What apps do you have on your home screen?

Comments

  1. Mila says

    I love reading your posts about productivity as that’s something I’m working on too – now and forever!

    Just wondering – what are the benefits of having a Mac laptop AND and an iPad? I’ve got only a MacBook Pro and although I know that the iPad has many free + cheap apps that aren’t available for the laptop, I can’t help but think having two computers would just end up cluttering + confusing the heck out of me, and ultimately defeat the goal of productivity. For this reason, I prefer to keep it simple. However, I’m open to being convinced otherwise and would be interested to learn your perspective on the matter. 🙂

    • says

      This is a rather cool question, and one that I find very hard to answer. I’ve bought iPad, so I keep up with the technology and have something to write about. Over time I’ve found iPad so awesome, and on other times, sooo under delivering. I’ve had quite ambivalent feelings towards it. I’ve considered it a toy, until I fought through the barrier of touch typing, and since than I’ve started using it way more frequently.

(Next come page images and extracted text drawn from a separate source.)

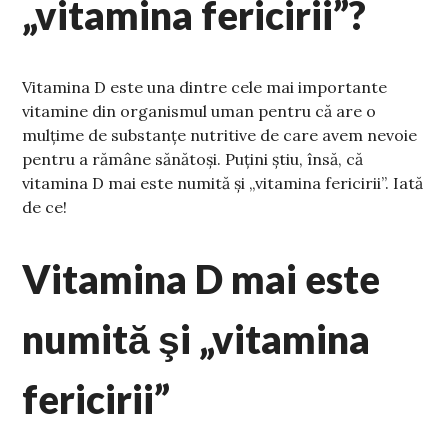
„vitamina fericirii”?
Vitamina D este una dintre cele mai importante
vitamine din organismul uman pentru că are o
mulțime de substanțe nutritive de care avem nevoie
pentru a rămâne sănătoși. Puțini știu, însă, că
vitamina D mai este numită și „vitamina fericirii”. Iată
de ce!
Vitamina D mai este
numită şi „vitamina
fericirii”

      Initially, the idea was to separate the consumption and creation process. Laptop being the heavy lifter, and working environment, and iPad being social media / email / play. And it was like that for quite a while, and than I wanted to do more with my iPad. And decided to turn it into a productivity powerhouse as well. So iPad started becoming the device, that I am increasingly spending my time on.

      It’s an excellent ebook reader, to that extent, that I’ve forgot when was the last time I held the actual book. Retina display does the trick to my eyes, and makes it as good as I need it to. And now, fluff aside, that is the only thing I would miss, if you took my iPad away. Everything else would work for me, and I wouldn’t miss it. But the amount of books I have in it, and the quality of reading experience are unmatched. Lacking this would make me a sad Panda. I feel like I carry endless library in my hand.